Today is the 20th anniversary of JMP's first release, and I want to thank everyone who has helped to make JMP a success.
JMP Version 1 shipped on October 5, 1989 -- or as we claimed at the time September 35 -- so that we could say we shipped in the third quarter of 1989, our goal.
JMP started as a research project in the late '80s. In the earlier part of that decade, we had spent several years rewriting SAS completely (but compatibly) to fit on personal computers.
But by 1988, we felt three big forces, which can be characterized by:
the Vehicle -- cars as well as trucks
the Roles -- detectives as well as lawyers
the Technology -- pointing as well as writing
As for the Vehicle, SAS was becoming a large enterprise-scale product -- a larger investment than some users, like engineers and scientists, were willing to handle. We were producing analytical trucks, but there was a market for analytical cars, i.e., something with low investment and ease of driving. We needed a more personal-scale tool, one for the desktop project rather than for the enterprise system.
As for the Roles, statistics itself was seeing the opportunities in exploratory techniques, and the value of graphics and interactivity. The statistics profession had been molded as a testing discipline, a role like a lawyer whose job is to prove things that we already knew. What was missing was the exploratory role, like a detective, whose job is to discover things we didn't already know. Especially since John Tukey's Exploratory Data Analysis and the improvement of statistical graphics, statistics needed to serve in the detective role as well as the lawyer role. Graphics was the key enabler of seeing patterns, and points that don't fit patterns.

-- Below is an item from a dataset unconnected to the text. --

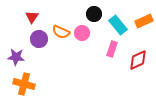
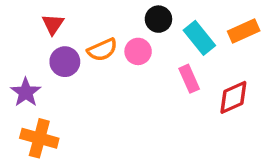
orange semicircle: (61, 32) -> (102, 50), turned -48
pink rectangle: (112, 49) -> (189, 79), turned -42
purple star: (16, 57) -> (26, 92), turned 30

As for the Technology, the graphical user interface arrived with the Macintosh, and later, Windows. It is a huge difference to just point and click rather than look up and type. Applications written for batch computing through languages were not suited for graphical interactivity. It was time for some fresh design.
In response to these three forces, we formed a small group to put something together. In a year and a half, we released Version 1 of JMP. This was a very small product compared to the JMP of today, but it had all the basics of statistics and graphics, with many innovative features. We thought "jump" was a name to suggest a big step into a new future, a product that jumps in responsiveness to the mouse, and a tool that enables our customers to do the experiments and make the discoveries to take huge strides in their products and processes.
In the early years, we learned important lessons. We learned that engineers and scientists were our most important customer segment. These people were smart, motivated and in a hurry -- too impatient to spend time learning languages, and eager to just point and click on their data. We had a product that was nearly as easy as walk-up-and-use with enough delights to hold their loyalty.
We learned that engineers need design of experiments (DOE), quality and productivity support (Six Sigma), and reliability modeling. We made sure we got better in these areas -- particularly DOE. We thought that engineers should be able to just ask the computer to custom-make a design that fits their needs rather than attempting to find a pre-built design that works.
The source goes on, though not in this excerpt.